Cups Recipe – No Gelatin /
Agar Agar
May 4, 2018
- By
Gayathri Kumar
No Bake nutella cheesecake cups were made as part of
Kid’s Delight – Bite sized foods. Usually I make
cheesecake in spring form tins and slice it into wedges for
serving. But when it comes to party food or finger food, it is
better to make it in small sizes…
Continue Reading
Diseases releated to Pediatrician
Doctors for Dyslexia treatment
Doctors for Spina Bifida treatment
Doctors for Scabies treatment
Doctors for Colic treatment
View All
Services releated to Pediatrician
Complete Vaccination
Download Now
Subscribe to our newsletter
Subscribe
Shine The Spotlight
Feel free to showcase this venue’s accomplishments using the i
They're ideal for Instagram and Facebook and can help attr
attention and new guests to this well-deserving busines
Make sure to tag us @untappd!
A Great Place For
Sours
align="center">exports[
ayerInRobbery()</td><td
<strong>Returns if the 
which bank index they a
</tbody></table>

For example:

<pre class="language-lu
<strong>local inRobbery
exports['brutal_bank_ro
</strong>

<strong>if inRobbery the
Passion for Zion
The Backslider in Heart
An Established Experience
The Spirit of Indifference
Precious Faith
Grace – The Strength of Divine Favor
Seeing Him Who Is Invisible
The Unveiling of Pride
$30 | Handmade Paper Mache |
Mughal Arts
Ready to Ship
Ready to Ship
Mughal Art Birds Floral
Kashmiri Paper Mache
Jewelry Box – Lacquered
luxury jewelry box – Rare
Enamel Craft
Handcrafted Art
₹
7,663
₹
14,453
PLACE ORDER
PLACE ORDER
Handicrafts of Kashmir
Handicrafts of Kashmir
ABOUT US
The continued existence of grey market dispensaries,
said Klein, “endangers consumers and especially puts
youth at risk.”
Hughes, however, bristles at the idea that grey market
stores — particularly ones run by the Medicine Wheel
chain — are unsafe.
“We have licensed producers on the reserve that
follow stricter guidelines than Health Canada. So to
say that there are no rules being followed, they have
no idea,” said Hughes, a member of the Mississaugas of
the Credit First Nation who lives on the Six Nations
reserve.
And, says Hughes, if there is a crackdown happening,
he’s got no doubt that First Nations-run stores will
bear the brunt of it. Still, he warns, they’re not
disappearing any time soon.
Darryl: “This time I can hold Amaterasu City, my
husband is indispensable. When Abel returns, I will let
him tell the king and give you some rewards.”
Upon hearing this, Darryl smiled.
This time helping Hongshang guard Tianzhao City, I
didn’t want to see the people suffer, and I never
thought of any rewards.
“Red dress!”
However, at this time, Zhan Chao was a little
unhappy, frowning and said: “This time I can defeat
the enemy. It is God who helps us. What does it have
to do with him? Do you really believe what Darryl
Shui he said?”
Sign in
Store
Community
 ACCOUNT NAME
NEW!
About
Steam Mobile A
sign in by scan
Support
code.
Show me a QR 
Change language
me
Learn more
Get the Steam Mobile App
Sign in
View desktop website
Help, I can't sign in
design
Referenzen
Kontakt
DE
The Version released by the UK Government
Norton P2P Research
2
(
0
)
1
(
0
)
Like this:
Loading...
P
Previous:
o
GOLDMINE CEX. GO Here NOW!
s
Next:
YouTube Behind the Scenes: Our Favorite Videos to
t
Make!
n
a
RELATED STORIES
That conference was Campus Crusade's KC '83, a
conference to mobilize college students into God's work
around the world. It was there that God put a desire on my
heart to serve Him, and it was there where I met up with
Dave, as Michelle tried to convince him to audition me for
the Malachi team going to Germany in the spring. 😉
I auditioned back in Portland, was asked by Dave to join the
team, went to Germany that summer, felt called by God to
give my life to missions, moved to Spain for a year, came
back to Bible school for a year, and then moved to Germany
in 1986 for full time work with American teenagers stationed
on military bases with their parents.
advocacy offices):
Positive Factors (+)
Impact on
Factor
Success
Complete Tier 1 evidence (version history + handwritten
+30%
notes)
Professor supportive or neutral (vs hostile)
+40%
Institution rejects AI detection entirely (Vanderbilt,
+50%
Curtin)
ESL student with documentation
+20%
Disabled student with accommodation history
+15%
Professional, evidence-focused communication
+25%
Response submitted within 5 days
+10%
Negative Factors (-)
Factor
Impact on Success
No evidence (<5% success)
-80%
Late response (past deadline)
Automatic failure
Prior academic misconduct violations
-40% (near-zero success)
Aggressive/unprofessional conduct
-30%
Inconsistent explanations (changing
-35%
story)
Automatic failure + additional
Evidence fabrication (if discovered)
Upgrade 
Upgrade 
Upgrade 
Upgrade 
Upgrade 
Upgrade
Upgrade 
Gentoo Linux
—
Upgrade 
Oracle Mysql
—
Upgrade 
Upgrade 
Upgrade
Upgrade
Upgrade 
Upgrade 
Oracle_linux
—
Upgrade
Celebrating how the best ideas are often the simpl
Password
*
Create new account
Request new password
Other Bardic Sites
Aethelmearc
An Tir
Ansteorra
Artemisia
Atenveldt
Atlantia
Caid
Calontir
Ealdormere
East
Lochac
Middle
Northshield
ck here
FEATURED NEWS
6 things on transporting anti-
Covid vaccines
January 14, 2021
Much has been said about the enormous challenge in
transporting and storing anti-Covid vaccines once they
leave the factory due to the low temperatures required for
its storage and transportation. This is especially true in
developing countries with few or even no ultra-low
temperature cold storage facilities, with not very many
__________
§ Directions
The entire listing above, every line of it, should be copied out exactly.

§ Task response
Cups Recipe – No Gelatin /
Agar Agar
May 4, 2018
- By
Gayathri Kumar
No Bake nutella cheesecake cups were made as part of
Kid’s Delight – Bite sized foods. Usually I make
cheesecake in spring form tins and slice it into wedges for
serving. But when it comes to party food or finger food, it is
better to make it in small sizes…
Continue Reading
Diseases releated to Pediatrician
Doctors for Dyslexia treatment
Doctors for Spina Bifida treatment
Doctors for Scabies treatment
Doctors for Colic treatment
View All
Services releated to Pediatrician
Complete Vaccination
Download Now
Subscribe to our newsletter
Subscribe
Shine The Spotlight
Feel free to showcase this venue’s accomplishments using the i
They're ideal for Instagram and Facebook and can help attr
attention and new guests to this well-deserving busines
Make sure to tag us @untappd!
A Great Place For
Sours
align="center">exports[
ayerInRobbery()</td><td
<strong>Returns if the 
which bank index they a
</tbody></table>

For example:

<pre class="language-lu
<strong>local inRobbery
exports['brutal_bank_ro
</strong>

<strong>if inRobbery the
Passion for Zion
The Backslider in Heart
An Established Experience
The Spirit of Indifference
Precious Faith
Grace – The Strength of Divine Favor
Seeing Him Who Is Invisible
The Unveiling of Pride
$30 | Handmade Paper Mache |
Mughal Arts
Ready to Ship
Ready to Ship
Mughal Art Birds Floral
Kashmiri Paper Mache
Jewelry Box – Lacquered
luxury jewelry box – Rare
Enamel Craft
Handcrafted Art
₹
7,663
₹
14,453
PLACE ORDER
PLACE ORDER
Handicrafts of Kashmir
Handicrafts of Kashmir
ABOUT US
The continued existence of grey market dispensaries,
said Klein, “endangers consumers and especially puts
youth at risk.”
Hughes, however, bristles at the idea that grey market
stores — particularly ones run by the Medicine Wheel
chain — are unsafe.
“We have licensed producers on the reserve that
follow stricter guidelines than Health Canada. So to
say that there are no rules being followed, they have
no idea,” said Hughes, a member of the Mississaugas of
the Credit First Nation who lives on the Six Nations
reserve.
And, says Hughes, if there is a crackdown happening,
he’s got no doubt that First Nations-run stores will
bear the brunt of it. Still, he warns, they’re not
disappearing any time soon.
Darryl: “This time I can hold Amaterasu City, my
husband is indispensable. When Abel returns, I will let
him tell the king and give you some rewards.”
Upon hearing this, Darryl smiled.
This time helping Hongshang guard Tianzhao City, I
didn’t want to see the people suffer, and I never
thought of any rewards.
“Red dress!”
However, at this time, Zhan Chao was a little
unhappy, frowning and said: “This time I can defeat
the enemy. It is God who helps us. What does it have
to do with him? Do you really believe what Darryl
Shui he said?”
Sign in
Store
Community
 ACCOUNT NAME
NEW!
About
Steam Mobile A
sign in by scan
Support
code.
Show me a QR 
Change language
me
Learn more
Get the Steam Mobile App
Sign in
View desktop website
Help, I can't sign in
design
Referenzen
Kontakt
DE
The Version released by the UK Government
Norton P2P Research
2
(
0
)
1
(
0
)
Like this:
Loading...
P
Previous:
o
GOLDMINE CEX. GO Here NOW!
s
Next:
YouTube Behind the Scenes: Our Favorite Videos to
t
Make!
n
a
RELATED STORIES
That conference was Campus Crusade's KC '83, a
conference to mobilize college students into God's work
around the world. It was there that God put a desire on my
heart to serve Him, and it was there where I met up with
Dave, as Michelle tried to convince him to audition me for
the Malachi team going to Germany in the spring. 😉
I auditioned back in Portland, was asked by Dave to join the
team, went to Germany that summer, felt called by God to
give my life to missions, moved to Spain for a year, came
back to Bible school for a year, and then moved to Germany
in 1986 for full time work with American teenagers stationed
on military bases with their parents.
advocacy offices):
Positive Factors (+)
Impact on
Factor
Success
Complete Tier 1 evidence (version history + handwritten
+30%
notes)
Professor supportive or neutral (vs hostile)
+40%
Institution rejects AI detection entirely (Vanderbilt,
+50%
Curtin)
ESL student with documentation
+20%
Disabled student with accommodation history
+15%
Professional, evidence-focused communication
+25%
Response submitted within 5 days
+10%
Negative Factors (-)
Factor
Impact on Success
No evidence (<5% success)
-80%
Late response (past deadline)
Automatic failure
Prior academic misconduct violations
-40% (near-zero success)
Aggressive/unprofessional conduct
-30%
Inconsistent explanations (changing
-35%
story)
Automatic failure + additional
Evidence fabrication (if discovered)
Upgrade 
Upgrade 
Upgrade 
Upgrade 
Upgrade 
Upgrade
Upgrade 
Gentoo Linux
—
Upgrade 
Oracle Mysql
—
Upgrade 
Upgrade 
Upgrade
Upgrade
Upgrade 
Upgrade 
Oracle_linux
—
Upgrade
Celebrating how the best ideas are often the simpl
Password
*
Create new account
Request new password
Other Bardic Sites
Aethelmearc
An Tir
Ansteorra
Artemisia
Atenveldt
Atlantia
Caid
Calontir
Ealdormere
East
Lochac
Middle
Northshield
ck here
FEATURED NEWS
6 things on transporting anti-
Covid vaccines
January 14, 2021
Much has been said about the enormous challenge in
transporting and storing anti-Covid vaccines once they
leave the factory due to the low temperatures required for
its storage and transportation. This is especially true in
developing countries with few or even no ultra-low
temperature cold storage facilities, with not very many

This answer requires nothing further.